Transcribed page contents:
^^^^^^^^

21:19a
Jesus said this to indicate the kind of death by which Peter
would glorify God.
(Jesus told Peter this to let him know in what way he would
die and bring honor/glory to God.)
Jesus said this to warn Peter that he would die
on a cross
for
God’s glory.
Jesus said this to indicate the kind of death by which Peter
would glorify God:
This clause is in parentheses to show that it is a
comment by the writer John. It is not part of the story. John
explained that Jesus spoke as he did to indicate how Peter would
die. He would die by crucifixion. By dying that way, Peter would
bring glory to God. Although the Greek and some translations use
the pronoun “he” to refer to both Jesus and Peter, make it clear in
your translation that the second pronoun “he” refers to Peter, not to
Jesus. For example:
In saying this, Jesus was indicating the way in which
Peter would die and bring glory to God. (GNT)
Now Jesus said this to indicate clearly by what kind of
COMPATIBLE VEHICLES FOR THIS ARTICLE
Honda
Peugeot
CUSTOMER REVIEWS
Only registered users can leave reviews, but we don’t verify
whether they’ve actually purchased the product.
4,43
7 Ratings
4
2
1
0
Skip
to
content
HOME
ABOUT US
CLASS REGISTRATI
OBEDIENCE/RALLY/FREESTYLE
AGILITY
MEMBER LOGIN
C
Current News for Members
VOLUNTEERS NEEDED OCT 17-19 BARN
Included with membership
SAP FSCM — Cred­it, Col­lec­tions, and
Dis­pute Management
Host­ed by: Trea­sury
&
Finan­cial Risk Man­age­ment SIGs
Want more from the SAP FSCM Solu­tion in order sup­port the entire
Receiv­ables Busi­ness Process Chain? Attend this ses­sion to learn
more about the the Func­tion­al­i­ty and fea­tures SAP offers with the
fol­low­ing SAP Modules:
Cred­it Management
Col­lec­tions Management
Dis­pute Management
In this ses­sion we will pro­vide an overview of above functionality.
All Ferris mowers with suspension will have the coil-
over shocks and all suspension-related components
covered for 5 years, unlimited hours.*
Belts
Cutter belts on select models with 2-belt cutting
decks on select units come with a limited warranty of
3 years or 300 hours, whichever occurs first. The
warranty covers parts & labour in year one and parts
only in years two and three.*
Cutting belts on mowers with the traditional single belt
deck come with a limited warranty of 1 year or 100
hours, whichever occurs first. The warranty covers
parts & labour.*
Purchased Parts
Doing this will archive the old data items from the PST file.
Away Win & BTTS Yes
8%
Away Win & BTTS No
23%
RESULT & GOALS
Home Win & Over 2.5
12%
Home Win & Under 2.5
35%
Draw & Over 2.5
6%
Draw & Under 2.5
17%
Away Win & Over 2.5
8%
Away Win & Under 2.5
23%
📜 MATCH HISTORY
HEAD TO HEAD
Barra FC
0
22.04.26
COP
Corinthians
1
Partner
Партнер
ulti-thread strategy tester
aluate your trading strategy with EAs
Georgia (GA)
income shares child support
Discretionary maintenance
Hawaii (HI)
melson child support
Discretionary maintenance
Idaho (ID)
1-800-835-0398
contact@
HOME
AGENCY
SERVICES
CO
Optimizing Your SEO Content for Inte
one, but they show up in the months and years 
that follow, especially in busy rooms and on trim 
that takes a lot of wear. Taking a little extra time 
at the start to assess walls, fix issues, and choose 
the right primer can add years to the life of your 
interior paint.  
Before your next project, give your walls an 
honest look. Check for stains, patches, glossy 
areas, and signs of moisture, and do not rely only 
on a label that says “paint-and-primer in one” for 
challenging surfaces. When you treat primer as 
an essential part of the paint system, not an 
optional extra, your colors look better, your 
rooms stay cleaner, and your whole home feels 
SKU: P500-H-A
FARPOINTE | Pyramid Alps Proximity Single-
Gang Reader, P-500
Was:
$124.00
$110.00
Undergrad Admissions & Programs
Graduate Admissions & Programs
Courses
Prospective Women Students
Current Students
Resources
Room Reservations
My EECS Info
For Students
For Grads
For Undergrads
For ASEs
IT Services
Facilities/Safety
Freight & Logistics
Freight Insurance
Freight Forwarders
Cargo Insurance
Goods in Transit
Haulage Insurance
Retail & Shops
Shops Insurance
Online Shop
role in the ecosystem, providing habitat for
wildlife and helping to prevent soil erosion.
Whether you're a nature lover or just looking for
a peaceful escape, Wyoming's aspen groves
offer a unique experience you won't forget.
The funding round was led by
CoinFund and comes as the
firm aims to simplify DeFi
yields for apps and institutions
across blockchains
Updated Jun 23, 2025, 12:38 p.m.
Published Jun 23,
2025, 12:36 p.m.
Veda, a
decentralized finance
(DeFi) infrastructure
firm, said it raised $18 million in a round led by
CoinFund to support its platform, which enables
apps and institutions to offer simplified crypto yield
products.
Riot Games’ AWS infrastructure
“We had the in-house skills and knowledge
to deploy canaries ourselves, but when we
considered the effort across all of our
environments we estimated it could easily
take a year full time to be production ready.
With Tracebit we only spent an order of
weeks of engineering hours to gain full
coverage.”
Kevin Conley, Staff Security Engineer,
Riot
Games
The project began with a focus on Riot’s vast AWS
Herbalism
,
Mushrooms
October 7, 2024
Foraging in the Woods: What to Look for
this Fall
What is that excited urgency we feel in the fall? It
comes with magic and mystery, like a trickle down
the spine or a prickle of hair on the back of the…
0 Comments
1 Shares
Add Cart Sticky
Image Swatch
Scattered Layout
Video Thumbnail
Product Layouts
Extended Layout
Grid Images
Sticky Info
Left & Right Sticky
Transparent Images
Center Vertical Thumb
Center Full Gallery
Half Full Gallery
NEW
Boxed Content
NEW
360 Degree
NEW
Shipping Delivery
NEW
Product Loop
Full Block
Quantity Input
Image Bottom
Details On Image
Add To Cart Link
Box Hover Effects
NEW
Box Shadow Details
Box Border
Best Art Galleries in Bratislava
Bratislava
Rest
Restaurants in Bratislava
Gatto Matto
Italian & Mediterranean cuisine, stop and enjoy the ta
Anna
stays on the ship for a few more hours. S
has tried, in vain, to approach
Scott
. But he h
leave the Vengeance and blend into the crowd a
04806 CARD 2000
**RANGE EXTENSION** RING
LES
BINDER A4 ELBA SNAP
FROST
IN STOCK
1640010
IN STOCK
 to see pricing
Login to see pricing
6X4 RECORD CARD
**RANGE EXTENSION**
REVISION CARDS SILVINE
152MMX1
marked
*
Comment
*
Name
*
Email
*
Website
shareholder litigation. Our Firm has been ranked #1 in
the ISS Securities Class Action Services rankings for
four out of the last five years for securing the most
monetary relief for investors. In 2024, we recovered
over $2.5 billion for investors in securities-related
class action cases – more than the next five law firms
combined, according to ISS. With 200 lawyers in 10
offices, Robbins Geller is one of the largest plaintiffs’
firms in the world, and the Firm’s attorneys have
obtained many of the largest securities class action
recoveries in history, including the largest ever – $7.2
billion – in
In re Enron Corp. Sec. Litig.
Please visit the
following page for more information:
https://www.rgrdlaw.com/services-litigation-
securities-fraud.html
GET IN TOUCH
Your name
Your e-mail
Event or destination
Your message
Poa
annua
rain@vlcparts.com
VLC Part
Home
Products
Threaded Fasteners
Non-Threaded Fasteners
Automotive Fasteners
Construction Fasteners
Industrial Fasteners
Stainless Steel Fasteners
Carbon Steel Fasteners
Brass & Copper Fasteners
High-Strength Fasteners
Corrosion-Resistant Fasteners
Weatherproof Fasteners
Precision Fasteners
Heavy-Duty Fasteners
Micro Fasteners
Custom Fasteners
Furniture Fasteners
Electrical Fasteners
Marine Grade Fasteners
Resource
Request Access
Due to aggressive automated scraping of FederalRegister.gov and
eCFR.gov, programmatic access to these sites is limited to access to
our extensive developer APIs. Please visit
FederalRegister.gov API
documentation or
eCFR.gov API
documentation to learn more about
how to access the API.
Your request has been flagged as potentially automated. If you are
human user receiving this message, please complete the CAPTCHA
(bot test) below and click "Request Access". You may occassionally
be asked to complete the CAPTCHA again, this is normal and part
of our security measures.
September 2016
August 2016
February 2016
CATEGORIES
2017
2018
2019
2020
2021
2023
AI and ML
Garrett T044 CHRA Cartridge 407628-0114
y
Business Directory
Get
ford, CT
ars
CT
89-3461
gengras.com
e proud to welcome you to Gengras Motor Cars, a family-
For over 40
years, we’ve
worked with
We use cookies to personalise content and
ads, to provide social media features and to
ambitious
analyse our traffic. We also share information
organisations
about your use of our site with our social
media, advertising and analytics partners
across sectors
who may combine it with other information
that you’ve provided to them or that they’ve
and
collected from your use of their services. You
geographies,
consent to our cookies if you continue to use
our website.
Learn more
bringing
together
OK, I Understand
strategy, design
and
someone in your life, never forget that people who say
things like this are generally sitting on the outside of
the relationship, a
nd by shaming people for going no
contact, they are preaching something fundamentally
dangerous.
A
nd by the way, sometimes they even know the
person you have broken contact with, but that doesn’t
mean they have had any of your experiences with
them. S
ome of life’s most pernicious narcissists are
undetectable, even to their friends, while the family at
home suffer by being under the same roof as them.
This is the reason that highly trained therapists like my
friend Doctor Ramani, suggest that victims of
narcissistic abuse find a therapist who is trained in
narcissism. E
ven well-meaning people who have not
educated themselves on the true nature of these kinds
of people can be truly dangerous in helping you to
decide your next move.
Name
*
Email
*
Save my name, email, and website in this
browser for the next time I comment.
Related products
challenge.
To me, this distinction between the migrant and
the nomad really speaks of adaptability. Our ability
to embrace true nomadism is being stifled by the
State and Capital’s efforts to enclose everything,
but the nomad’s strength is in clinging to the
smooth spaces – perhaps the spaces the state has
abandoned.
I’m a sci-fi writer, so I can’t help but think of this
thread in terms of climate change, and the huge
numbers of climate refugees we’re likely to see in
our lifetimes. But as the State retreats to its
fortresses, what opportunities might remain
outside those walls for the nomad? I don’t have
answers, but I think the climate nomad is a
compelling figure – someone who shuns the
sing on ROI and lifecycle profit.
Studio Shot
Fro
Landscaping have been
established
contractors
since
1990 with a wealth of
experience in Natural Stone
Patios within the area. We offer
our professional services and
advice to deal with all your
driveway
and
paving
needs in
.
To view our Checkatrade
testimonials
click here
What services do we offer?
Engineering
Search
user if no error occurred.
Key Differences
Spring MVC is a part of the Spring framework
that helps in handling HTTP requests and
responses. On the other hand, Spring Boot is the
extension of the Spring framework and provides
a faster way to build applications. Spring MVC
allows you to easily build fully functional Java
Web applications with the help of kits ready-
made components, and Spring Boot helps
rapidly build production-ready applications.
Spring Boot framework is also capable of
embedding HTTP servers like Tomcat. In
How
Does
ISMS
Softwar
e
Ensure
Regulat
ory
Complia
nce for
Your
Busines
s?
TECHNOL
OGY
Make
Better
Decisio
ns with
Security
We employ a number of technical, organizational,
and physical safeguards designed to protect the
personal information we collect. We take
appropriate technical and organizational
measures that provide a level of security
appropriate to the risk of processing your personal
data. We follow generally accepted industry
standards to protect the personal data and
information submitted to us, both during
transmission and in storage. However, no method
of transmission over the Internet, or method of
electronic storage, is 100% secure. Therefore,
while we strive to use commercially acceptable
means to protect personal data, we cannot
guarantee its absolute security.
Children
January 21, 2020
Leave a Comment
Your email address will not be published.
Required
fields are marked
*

^^^^^^^^

→ **Action item**
Give back exactly the lines above starting at the line where "Cutting belts on" appears and ending at the line where "that follow, especially" appears, both included, with no other lines.

→ **Response to this exercise**
Cutting belts on mowers with the traditional single belt
deck come with a limited warranty of 1 year or 100
hours, whichever occurs first. The warranty covers
parts & labour.*
Purchased Parts
Doing this will archive the old data items from the PST file.
Away Win & BTTS Yes
8%
Away Win & BTTS No
23%
RESULT & GOALS
Home Win & Over 2.5
12%
Home Win & Under 2.5
35%
Draw & Over 2.5
6%
Draw & Under 2.5
17%
Away Win & Over 2.5
8%
Away Win & Under 2.5
23%
📜 MATCH HISTORY
HEAD TO HEAD
Barra FC
0
22.04.26
COP
Corinthians
1
Partner
Партнер
ulti-thread strategy tester
aluate your trading strategy with EAs
Georgia (GA)
income shares child support
Discretionary maintenance
Hawaii (HI)
melson child support
Discretionary maintenance
Idaho (ID)
1-800-835-0398
contact@
HOME
AGENCY
SERVICES
CO
Optimizing Your SEO Content for Inte
one, but they show up in the months and years 
that follow, especially in busy rooms and on trim 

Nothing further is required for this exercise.